> **GIVEN INFORMATION**
########
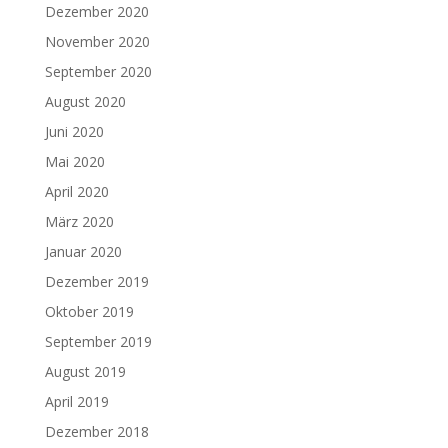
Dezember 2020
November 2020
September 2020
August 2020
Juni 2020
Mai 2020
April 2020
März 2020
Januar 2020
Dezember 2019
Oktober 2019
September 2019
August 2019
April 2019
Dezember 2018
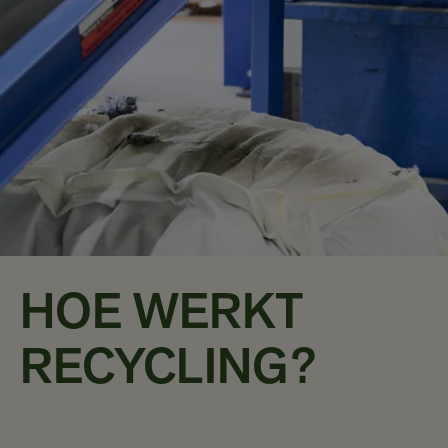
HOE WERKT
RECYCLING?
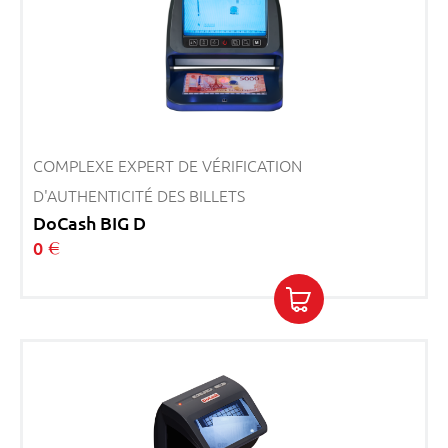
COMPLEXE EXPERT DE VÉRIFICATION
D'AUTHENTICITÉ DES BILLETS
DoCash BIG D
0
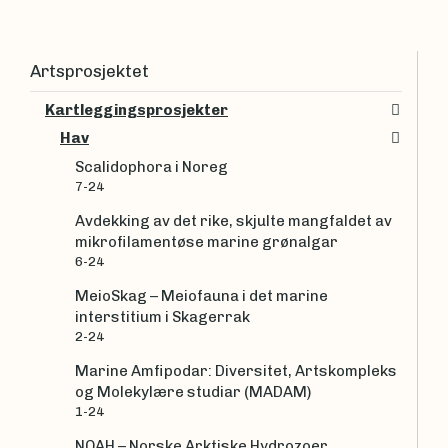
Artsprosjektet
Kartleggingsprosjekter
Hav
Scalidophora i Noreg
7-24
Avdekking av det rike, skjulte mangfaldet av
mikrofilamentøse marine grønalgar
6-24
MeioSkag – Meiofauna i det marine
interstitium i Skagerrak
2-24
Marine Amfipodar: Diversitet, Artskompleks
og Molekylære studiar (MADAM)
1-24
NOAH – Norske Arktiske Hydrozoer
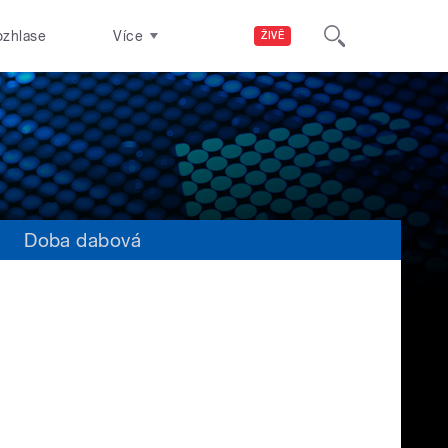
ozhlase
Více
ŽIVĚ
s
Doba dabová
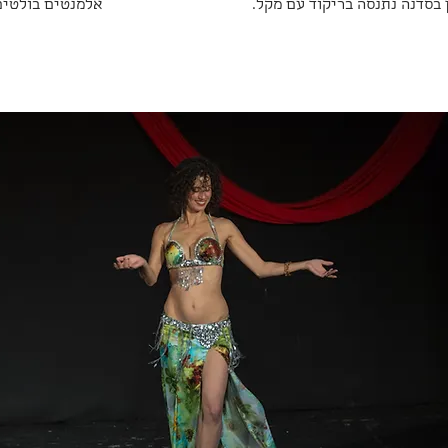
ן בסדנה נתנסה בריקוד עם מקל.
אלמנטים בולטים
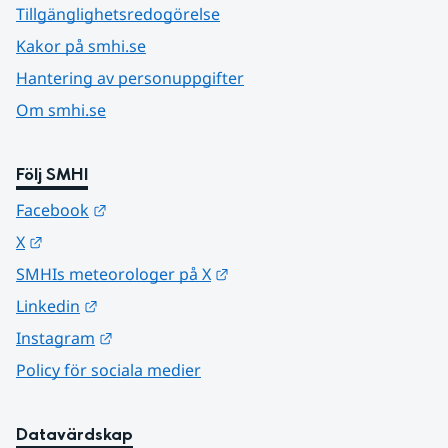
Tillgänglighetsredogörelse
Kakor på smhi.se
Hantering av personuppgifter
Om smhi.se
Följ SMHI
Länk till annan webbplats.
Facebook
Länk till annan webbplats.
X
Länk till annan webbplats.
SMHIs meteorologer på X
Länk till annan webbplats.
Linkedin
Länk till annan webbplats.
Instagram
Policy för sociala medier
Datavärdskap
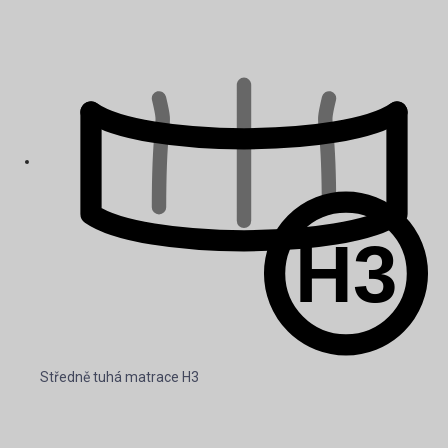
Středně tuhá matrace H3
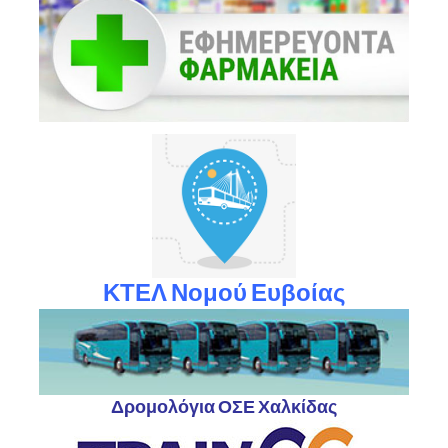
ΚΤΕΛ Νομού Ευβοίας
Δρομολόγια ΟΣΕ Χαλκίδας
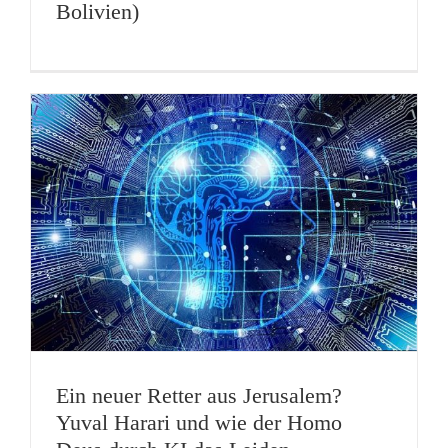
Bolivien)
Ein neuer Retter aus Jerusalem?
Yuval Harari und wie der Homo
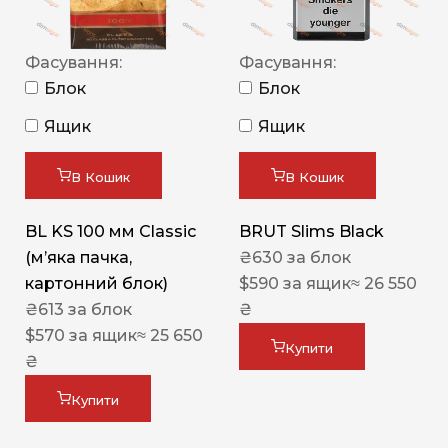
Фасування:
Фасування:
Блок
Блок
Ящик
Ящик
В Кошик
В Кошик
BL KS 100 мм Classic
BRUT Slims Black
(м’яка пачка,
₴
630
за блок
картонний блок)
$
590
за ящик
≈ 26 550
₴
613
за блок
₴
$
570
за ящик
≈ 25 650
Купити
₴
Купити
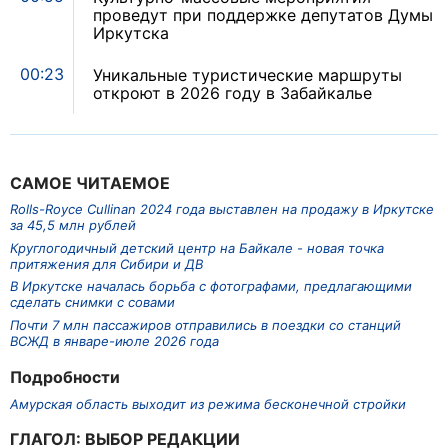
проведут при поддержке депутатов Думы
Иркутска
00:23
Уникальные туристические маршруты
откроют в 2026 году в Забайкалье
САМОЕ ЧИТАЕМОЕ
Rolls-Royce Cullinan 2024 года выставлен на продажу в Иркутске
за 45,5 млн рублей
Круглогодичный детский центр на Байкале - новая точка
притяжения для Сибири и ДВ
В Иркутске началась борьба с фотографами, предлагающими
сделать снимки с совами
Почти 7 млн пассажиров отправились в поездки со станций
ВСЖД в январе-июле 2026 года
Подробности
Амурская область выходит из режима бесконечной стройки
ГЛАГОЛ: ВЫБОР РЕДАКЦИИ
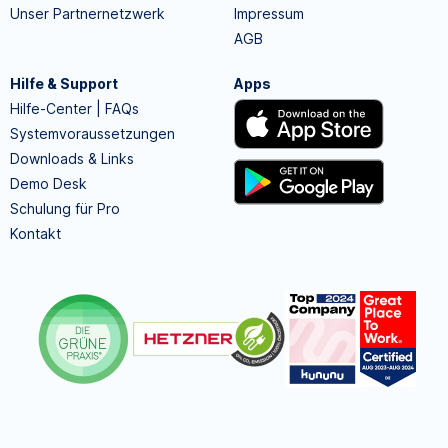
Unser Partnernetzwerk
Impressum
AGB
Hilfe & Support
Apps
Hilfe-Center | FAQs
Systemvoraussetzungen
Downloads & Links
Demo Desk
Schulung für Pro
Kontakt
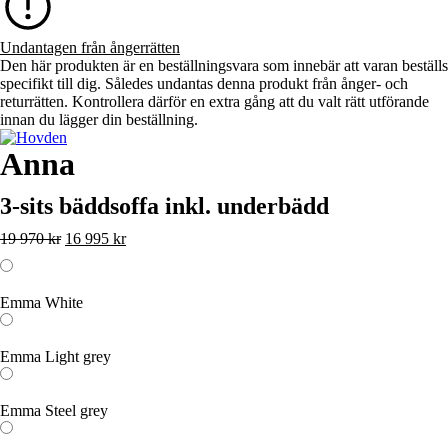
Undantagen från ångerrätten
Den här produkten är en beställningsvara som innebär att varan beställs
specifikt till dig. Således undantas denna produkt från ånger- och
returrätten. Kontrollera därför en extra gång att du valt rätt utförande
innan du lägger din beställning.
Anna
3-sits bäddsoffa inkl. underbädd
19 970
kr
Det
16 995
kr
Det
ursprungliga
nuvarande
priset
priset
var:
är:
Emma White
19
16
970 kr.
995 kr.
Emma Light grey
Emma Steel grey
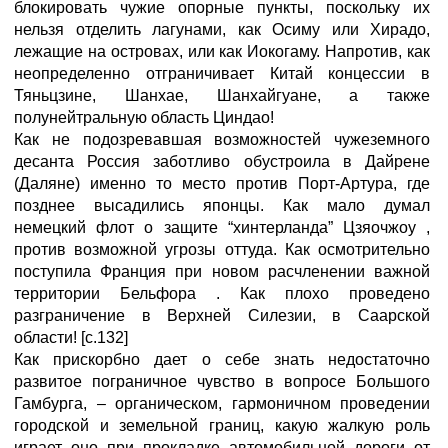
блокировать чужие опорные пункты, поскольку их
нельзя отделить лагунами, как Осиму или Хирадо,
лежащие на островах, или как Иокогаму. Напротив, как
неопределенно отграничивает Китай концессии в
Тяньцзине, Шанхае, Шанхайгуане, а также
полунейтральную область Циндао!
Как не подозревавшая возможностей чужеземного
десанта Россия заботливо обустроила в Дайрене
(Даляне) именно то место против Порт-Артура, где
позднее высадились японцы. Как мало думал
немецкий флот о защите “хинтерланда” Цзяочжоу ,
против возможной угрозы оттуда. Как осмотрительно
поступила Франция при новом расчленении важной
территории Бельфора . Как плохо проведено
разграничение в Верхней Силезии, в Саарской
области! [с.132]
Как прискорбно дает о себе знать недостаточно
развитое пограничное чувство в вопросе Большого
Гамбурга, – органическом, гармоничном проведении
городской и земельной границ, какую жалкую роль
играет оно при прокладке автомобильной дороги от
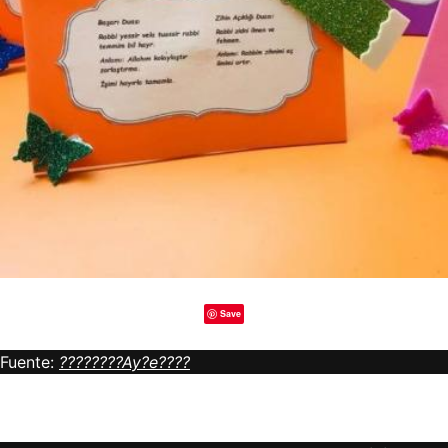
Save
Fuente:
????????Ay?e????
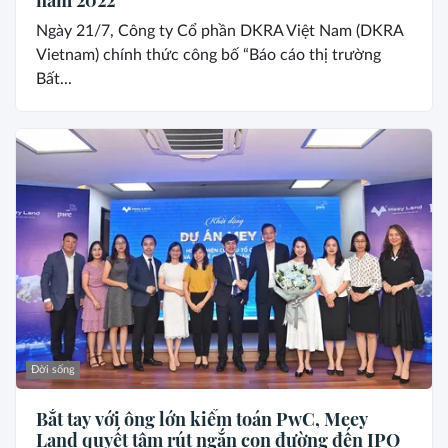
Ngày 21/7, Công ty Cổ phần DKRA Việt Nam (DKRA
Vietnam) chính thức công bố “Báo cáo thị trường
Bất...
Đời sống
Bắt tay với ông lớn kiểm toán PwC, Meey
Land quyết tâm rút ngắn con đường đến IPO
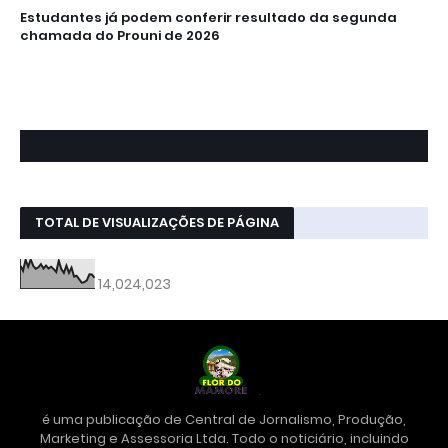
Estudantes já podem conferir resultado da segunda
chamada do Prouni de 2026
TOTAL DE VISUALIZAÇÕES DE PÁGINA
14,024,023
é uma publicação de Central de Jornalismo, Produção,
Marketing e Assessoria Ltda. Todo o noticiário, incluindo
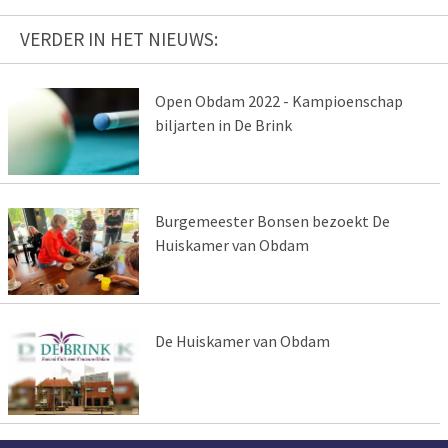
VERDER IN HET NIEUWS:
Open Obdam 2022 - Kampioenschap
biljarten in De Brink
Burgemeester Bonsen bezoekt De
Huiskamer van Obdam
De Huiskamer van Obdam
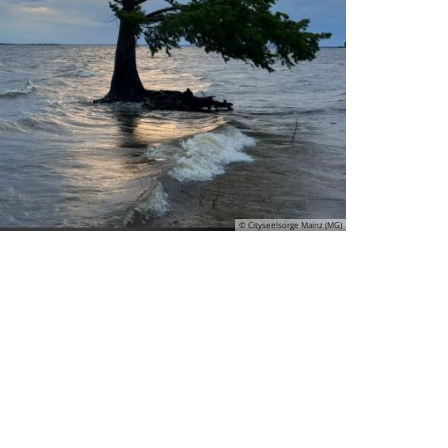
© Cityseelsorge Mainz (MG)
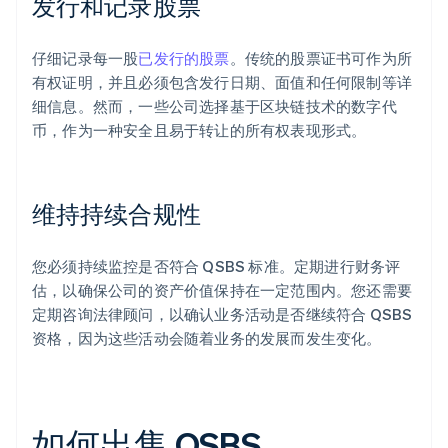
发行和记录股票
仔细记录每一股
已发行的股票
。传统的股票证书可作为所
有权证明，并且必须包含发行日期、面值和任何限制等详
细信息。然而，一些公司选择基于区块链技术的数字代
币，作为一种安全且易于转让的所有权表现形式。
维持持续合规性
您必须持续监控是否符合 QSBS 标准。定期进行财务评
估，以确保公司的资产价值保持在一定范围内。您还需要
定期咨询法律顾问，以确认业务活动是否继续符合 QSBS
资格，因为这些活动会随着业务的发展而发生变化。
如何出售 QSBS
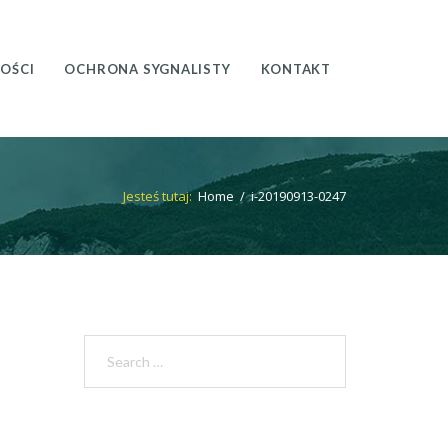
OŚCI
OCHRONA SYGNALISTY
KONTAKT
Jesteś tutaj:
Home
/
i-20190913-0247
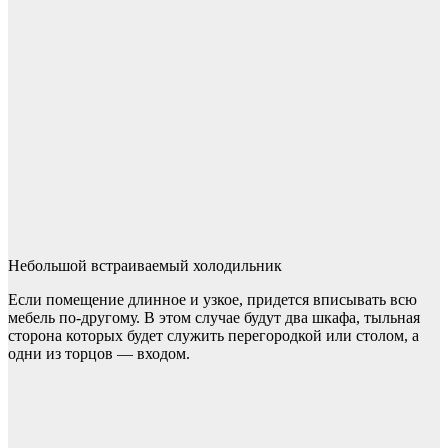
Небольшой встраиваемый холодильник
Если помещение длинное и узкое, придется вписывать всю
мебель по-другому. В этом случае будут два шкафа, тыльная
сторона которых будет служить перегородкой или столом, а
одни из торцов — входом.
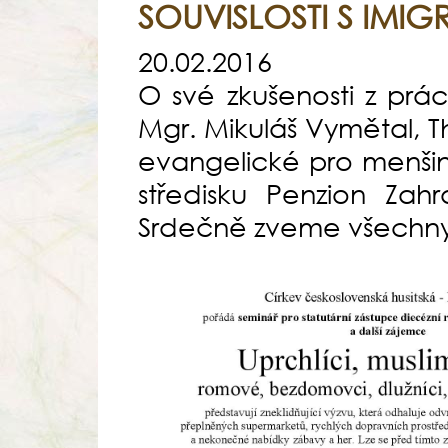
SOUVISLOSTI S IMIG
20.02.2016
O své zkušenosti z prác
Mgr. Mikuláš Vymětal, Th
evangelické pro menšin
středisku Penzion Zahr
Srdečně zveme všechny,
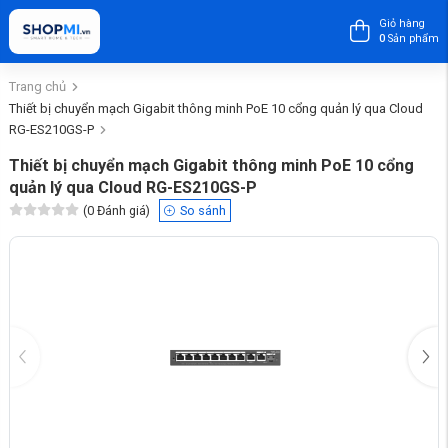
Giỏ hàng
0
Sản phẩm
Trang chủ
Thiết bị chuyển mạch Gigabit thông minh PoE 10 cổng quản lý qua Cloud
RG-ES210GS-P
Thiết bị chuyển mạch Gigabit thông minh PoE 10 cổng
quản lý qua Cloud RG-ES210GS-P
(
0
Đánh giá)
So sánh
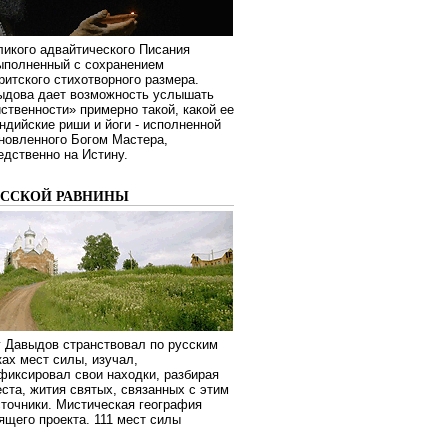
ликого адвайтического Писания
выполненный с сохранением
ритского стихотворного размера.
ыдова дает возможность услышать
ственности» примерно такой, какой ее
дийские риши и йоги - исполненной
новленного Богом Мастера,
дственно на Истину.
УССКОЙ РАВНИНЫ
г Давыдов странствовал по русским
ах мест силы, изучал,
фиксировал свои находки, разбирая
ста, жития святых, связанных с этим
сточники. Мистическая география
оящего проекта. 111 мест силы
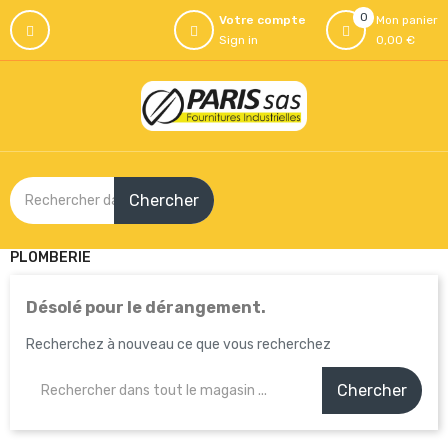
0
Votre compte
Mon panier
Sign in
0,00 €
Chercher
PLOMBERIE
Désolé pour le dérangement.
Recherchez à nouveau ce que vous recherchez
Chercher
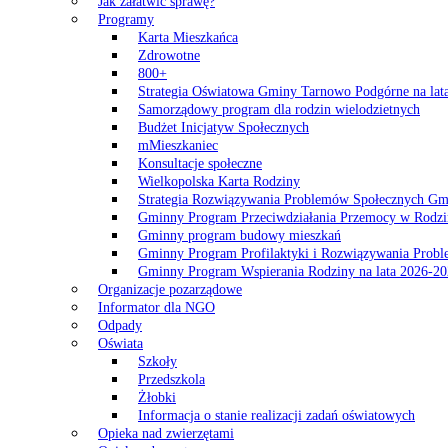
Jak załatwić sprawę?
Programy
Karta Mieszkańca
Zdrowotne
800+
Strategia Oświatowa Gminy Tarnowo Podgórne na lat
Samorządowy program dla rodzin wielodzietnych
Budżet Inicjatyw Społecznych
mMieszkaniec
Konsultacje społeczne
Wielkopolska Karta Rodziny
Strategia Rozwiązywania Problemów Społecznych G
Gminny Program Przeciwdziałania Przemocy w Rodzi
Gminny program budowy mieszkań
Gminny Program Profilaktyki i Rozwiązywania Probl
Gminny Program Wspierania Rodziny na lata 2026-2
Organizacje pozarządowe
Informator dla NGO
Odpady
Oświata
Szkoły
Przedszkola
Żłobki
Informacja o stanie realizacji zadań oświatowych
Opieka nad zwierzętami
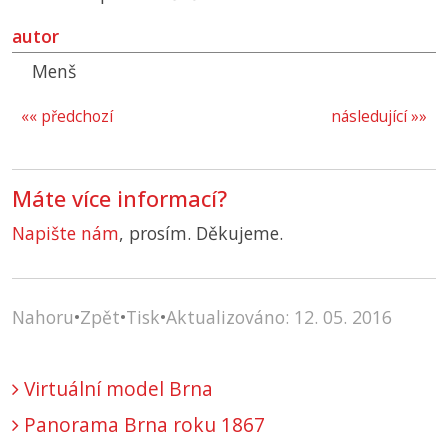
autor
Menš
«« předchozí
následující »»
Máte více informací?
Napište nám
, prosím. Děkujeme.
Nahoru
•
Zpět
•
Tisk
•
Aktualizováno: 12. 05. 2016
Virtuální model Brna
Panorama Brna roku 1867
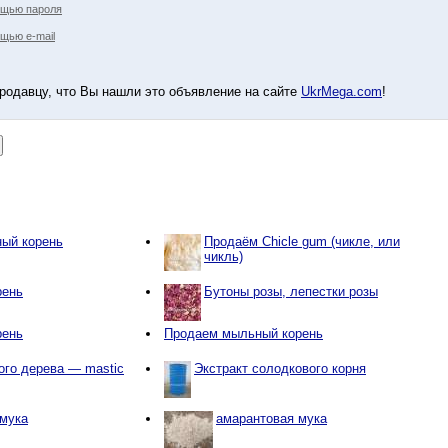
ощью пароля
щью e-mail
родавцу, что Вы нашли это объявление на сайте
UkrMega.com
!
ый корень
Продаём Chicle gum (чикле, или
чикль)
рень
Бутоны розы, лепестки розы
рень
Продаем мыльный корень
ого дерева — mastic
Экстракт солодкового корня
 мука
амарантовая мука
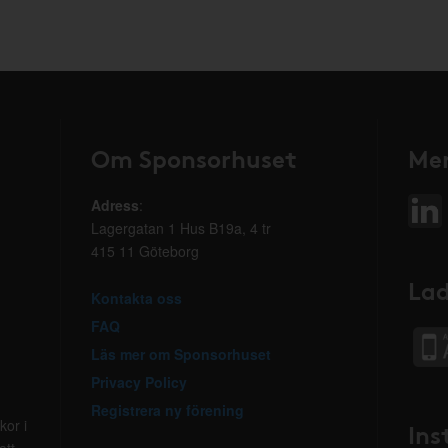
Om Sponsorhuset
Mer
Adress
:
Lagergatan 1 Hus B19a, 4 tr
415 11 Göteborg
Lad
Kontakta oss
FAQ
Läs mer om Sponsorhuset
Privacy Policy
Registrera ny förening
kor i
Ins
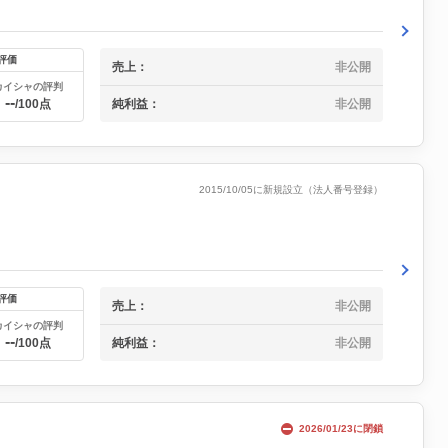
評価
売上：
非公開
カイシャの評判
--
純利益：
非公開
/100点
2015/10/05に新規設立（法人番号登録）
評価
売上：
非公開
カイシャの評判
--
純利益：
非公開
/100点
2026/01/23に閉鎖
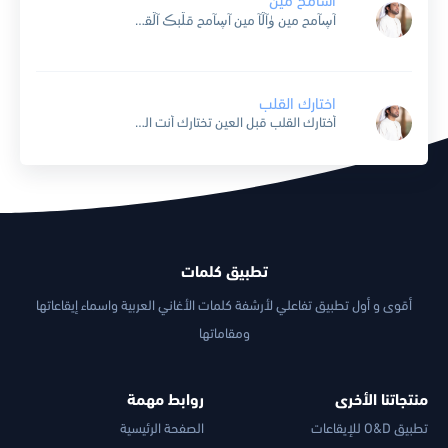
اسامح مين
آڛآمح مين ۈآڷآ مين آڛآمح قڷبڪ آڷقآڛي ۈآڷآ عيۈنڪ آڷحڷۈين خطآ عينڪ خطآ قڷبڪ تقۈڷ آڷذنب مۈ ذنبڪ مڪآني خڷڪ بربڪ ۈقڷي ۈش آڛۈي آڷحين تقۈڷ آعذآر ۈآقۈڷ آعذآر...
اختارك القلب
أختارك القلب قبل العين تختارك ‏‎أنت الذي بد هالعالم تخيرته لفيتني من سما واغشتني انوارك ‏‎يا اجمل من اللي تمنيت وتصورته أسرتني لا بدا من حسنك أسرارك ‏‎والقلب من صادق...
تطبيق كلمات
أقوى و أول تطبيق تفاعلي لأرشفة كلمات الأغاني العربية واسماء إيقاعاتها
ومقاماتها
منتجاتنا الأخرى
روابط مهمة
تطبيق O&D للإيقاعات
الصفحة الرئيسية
########
> **DIRECTIONS FOR THIS TASK**
From the records above, copy only the lines running from the line containing "Mgr. Mikuláš Vymětal, Th" to the line containing "Gminny Program Przeciwdziałania", both ends included. Leave the pictures out.

> **TASK RESULT**
Mgr. Mikuláš Vymětal, Th
evangelické pro menšin
středisku Penzion Zahr
Srdečně zveme všechny,
Giỏ hàng
0
Sản phẩm
Trang chủ
Thiết bị chuyển mạch Gigabit thông minh PoE 10 cổng quản lý qua Cloud
RG-ES210GS-P
Thiết bị chuyển mạch Gigabit thông minh PoE 10 cổng
quản lý qua Cloud RG-ES210GS-P
(
0
Đánh giá)
So sánh
ликого адвайтического Писания
выполненный с сохранением
ритского стихотворного размера.
ыдова дает возможность услышать
ственности» примерно такой, какой ее
дийские риши и йоги - исполненной
новленного Богом Мастера,
дственно на Истину.
УССКОЙ РАВНИНЫ
г Давыдов странствовал по русским
ах мест силы, изучал,
фиксировал свои находки, разбирая
ста, жития святых, связанных с этим
сточники. Мистическая география
оящего проекта. 111 мест силы
0
Votre compte
Mon panier
Sign in
0,00 €
Chercher
PLOMBERIE
Désolé pour le dérangement.
Recherchez à nouveau ce que vous recherchez
Chercher
Jak załatwić sprawę?
Programy
Karta Mieszkańca
Zdrowotne
800+
Strategia Oświatowa Gminy Tarnowo Podgórne na lat
Samorządowy program dla rodzin wielodzietnych
Budżet Inicjatyw Społecznych
mMieszkaniec
Konsultacje społeczne
Wielkopolska Karta Rodziny
Strategia Rozwiązywania Problemów Społecznych G
Gminny Program Przeciwdziałania Przemocy w Rodzi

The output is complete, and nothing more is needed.